All resources are created in your account. Broch has no access to your environment.

This stack runs ALB + Fargate + RDS + a NAT gateway. To estimate spend, use the AWS Pricing Calculator with your chosen sizes; the module README notes the resource tradeoffs.

Prerequisites

Section titled “Prerequisites”
  • Terraform 1.6+
  • AWS credentials with permissions to create VPC, ECS, RDS, ALB, IAM, ACM, and Secrets Manager resources
  • A Route 53 hosted zone for your wildcard hostname’s parent domain
  • Wildcard domain & DNS configured
  • Identity provider app registration created
  • License — activated in-app after first sign-in (nothing to set before deploy)

Setup

Section titled “Setup”
Terminal window
git clone https://github.com/broch-io/broch-deploy.git
cd broch-deploy/terraform/aws-ecs


cp terraform.tfvars.example terraform.tfvars
$EDITOR terraform.tfvars


terraform init
terraform plan
terraform apply       # 5-10 min on first run; RDS is the long pole

After apply:

Terminal window
echo "Broch is at: $(terraform output -raw broch_url)"
curl -fsS "$(terraform output -raw broch_url)/healthz"

DNS records are created automatically by the Terraform — no manual record entry needed. The ACM cert is DNS-validated against your Route 53 zone, also automatic.

Upgrading

Section titled “Upgrading”

Update the image tag and re-apply:

Terminal window
$EDITOR terraform.tfvars     # set broch_image = "ghcr.io/broch-io/broch:1.6.0"
terraform apply

ECS rolls out a new task version. Existing traffic drains gracefully via the ALB. Database migrations run automatically on the new task’s first start.

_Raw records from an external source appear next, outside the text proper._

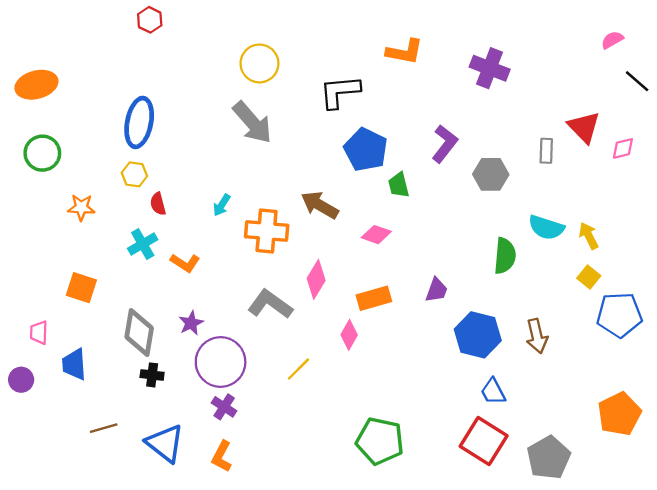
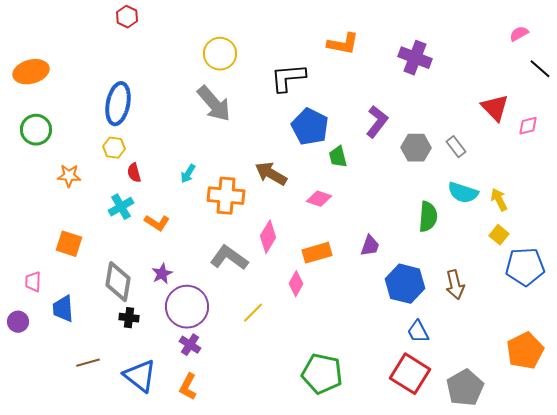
gray rectangle: (546, 151) -> (456, 147), moved, turned -40

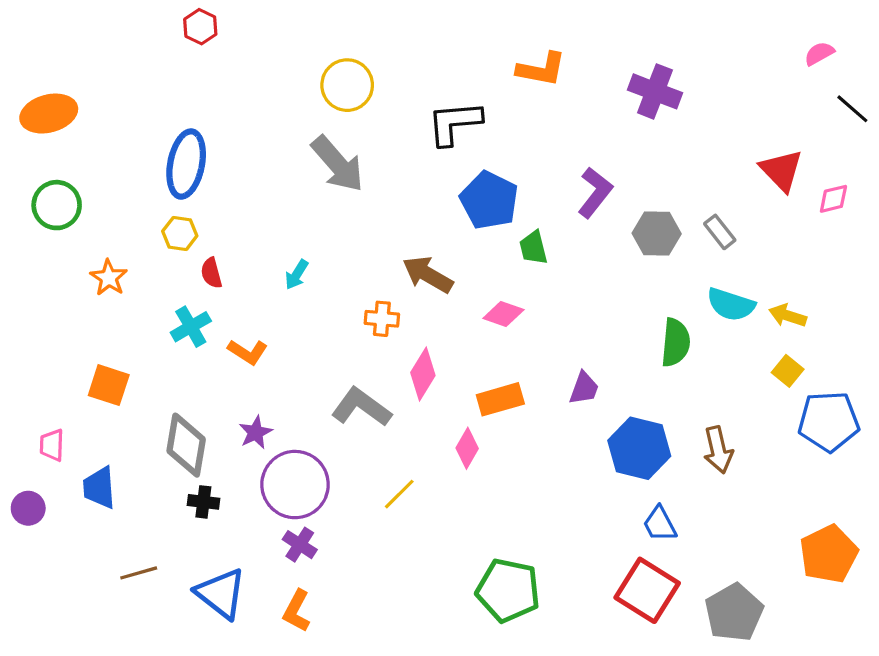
orange star: (69, 176) -> (109, 278), turned 30
orange cross: (226, 196) -> (382, 319), moved, size x0.6
yellow arrow: (499, 200) -> (788, 316), turned -45

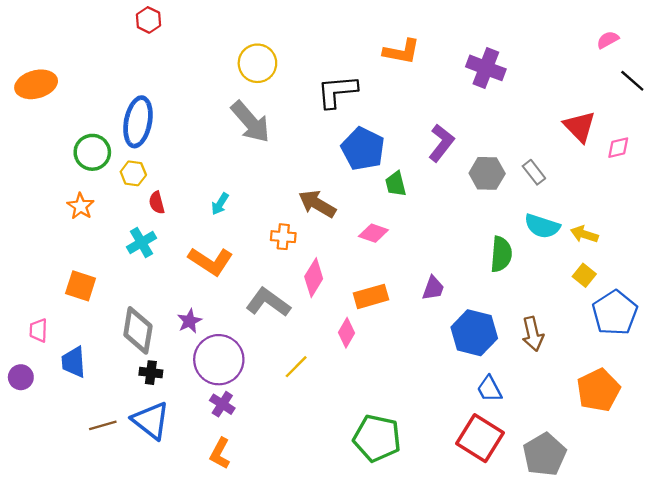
green circle: (57, 205) -> (92, 152), moved
orange L-shape: (248, 352) -> (211, 261), moved, size x1.5
blue pentagon: (829, 421) -> (615, 313), turned -30
orange pentagon: (829, 554) -> (598, 390), moved
blue triangle: (221, 593) -> (151, 421), moved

For force-refreshing the image at the same tag (e.g. pulling a re-tagged :latest):

Terminal window
aws ecs update-service \
  --cluster broch-cluster \
  --service broch-service \
  --force-new-deployment \
  --region us-east-1

Backup

Section titled “Backup”

RDS handles automated backups with the configured retention period (7 days default — see backup_retention_period in the module’s database.tf). Snapshot manually before risky operations:

Terminal window
aws rds create-db-snapshot \
  --db-instance-identifier broch-postgres \
  --db-snapshot-identifier broch-pre-upgrade-$(date +%Y%m%d)

Rotating secrets

Section titled “Rotating secrets”

Secrets Manager entries can be rotated via the AWS console / CLI. Force a new ECS deployment to pick up the new values:

Terminal window
aws secretsmanager update-secret \
  --secret-id broch/postgres-password \
  --secret-string "$(openssl rand -base64 32)"


aws ecs update-service \
  --cluster broch-cluster \
  --service broch-service \
  --force-new-deployment

Tradeoffs / what the default module is not

Section titled “Tradeoffs / what the default module is not”

The default terraform.tfvars.example values prioritise a minimal footprint over availability. Before production:

  • Set multi_az = true on the RDS resource for cross-AZ failover
  • Increase desired_count to 2+ if you need zero-downtime deploys
  • Set skip_final_snapshot = false and deletion_protection = true on RDS
  • Add WAF in front of the ALB if you’re exposed to abuse

See the module README for the full list.

AWS EC2 + Docker Compose (alternative)

Section titled “AWS EC2 + Docker Compose (alternative)”

If you’d rather run Broch on a single EC2 instance with Docker Compose (simpler, single-VM), use the Docker Compose installation guide and run it on an Ubuntu EC2 instance you provision yourself.

Teardown

Section titled “Teardown”
Terminal window
terraform destroy

Note: skip_final_snapshot = true in the default config means Postgres data is deleted permanently on destroy. Snapshot first if you want to keep it.